Documentation for 037_GEMINI_GRACEFUL_FIX_PLAN from the Foundation repository.

Of course. This is an excellent analysis of the architectural flaw. The proposed solution to refactor the ConfigServer into a resilient proxy is the correct approach to improve cohesion, reduce coupling, and create a more maintainable system.

Here is a detailed, step-by-step plan to execute this fix.

Fix Plan: Refactoring ConfigServer to a Resilient Proxy

The goal is to eliminate the Foundation.GracefulDegradation module by integrating its resilience logic directly into the configuration service layer. This will be achieved by splitting the existing ConfigServer into a GenServer process (Server) and a stateless public-facing API (Proxy), which handles fallback logic.


Phase 1: Preparation & Scaffolding

This phase prepares the file structure and new modules without changing existing logic.

  1. Create New Directory: Create a new directory to house the split modules:

    mkdir -p foundation/services/config_server
    
  2. Move and Rename the GenServer: Move the existing ConfigServer GenServer implementation to the new directory and rename it to server.ex.

    mv foundation/services/config_server.ex foundation/services/config_server/server.ex
    
  3. Update the GenServer Module: In the newly moved file, foundation/services/config_server/server.ex, change the module definition from Foundation.Services.ConfigServer to Foundation.Services.ConfigServer.Server.

    File: foundation/services/config_server/server.ex

    # Change this line
    defmodule Foundation.Services.ConfigServer.Server do
      # ... rest of the file remains the same for now ...
      use GenServer
      # ...
    end
    
  4. Create the New Proxy Module File: Create a new, empty file that will become our resilient proxy.

    touch foundation/services/config_server.ex
    

Phase 2: Implement the Resilient Proxy

This is the core of the refactoring. We will populate the new proxy module with the combined logic of the old ConfigServer API and the GracefulDegradation fallback mechanism.

  1. Delete foundation/graceful_degradation.ex: This module’s logic will be moved, so it is no longer needed.

    rm foundation/graceful_degradation.ex
    
  2. Implement the New ConfigServer Proxy: Populate foundation/services/config_server.ex with the following code. This code implements the Configurable behaviour and contains the fallback logic.

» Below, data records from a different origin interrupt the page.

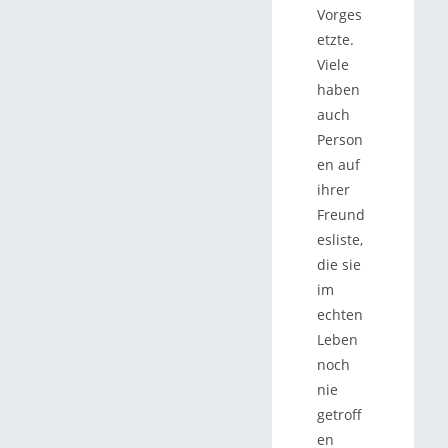
Vorges
etzte.
Viele
haben
auch
Person
en auf
ihrer
Freund
esliste,
die sie
im
echten
Leben
noch
nie
getroff
en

    File: foundation/services/config_server.ex

    defmodule Foundation.Services.ConfigServer do
      @moduledoc """
      Resilient proxy for the configuration service.
    
      This module is the single public entrypoint for configuration. It handles
      the primary logic of calling the ConfigServer.Server GenServer and implements
      all fallback and caching logic if the primary service is unavailable.
      """
    
      @behaviour Foundation.Contracts.Configurable
    
      alias Foundation.Services.ConfigServer.Server
      alias Foundation.Types.{Config, Error}
      require Logger
    
      @fallback_table :config_fallback_cache
      @cache_ttl 300 # 5 minutes
    
      # --- Lifecycle and Fallback System Management ---
    
      @impl Foundation.Contracts.Configurable
      def initialize(opts \\ []) do
        # This function starts the actual GenServer. The proxy itself is stateless.
        case Server.start_link(opts) do
          {:ok, _pid} ->
            initialize_fallback_system()
            :ok
          {:error, {:already_started, _pid}} ->
            initialize_fallback_system()
            :ok
          {:error, reason} ->
            {:error, Error.new(:initialization_failed, "Failed to start ConfigServer: #{inspect(reason)}")}
        end
      end
    
      def initialize_fallback_system do
        case :ets.whereis(@fallback_table) do
          :undefined ->
            :ets.new(@fallback_table, [:named_table, :public, :set, read_concurrency: true])
            Logger.info("Config fallback cache initialized.")
          _ ->
            :ok
        end
      end
    
      def stop(), do: Server.stop()
    
      # --- Resilient API Implementation ---
    
      @impl Foundation.Contracts.Configurable
      def get() do
        GenServer.call(Server, :get_config)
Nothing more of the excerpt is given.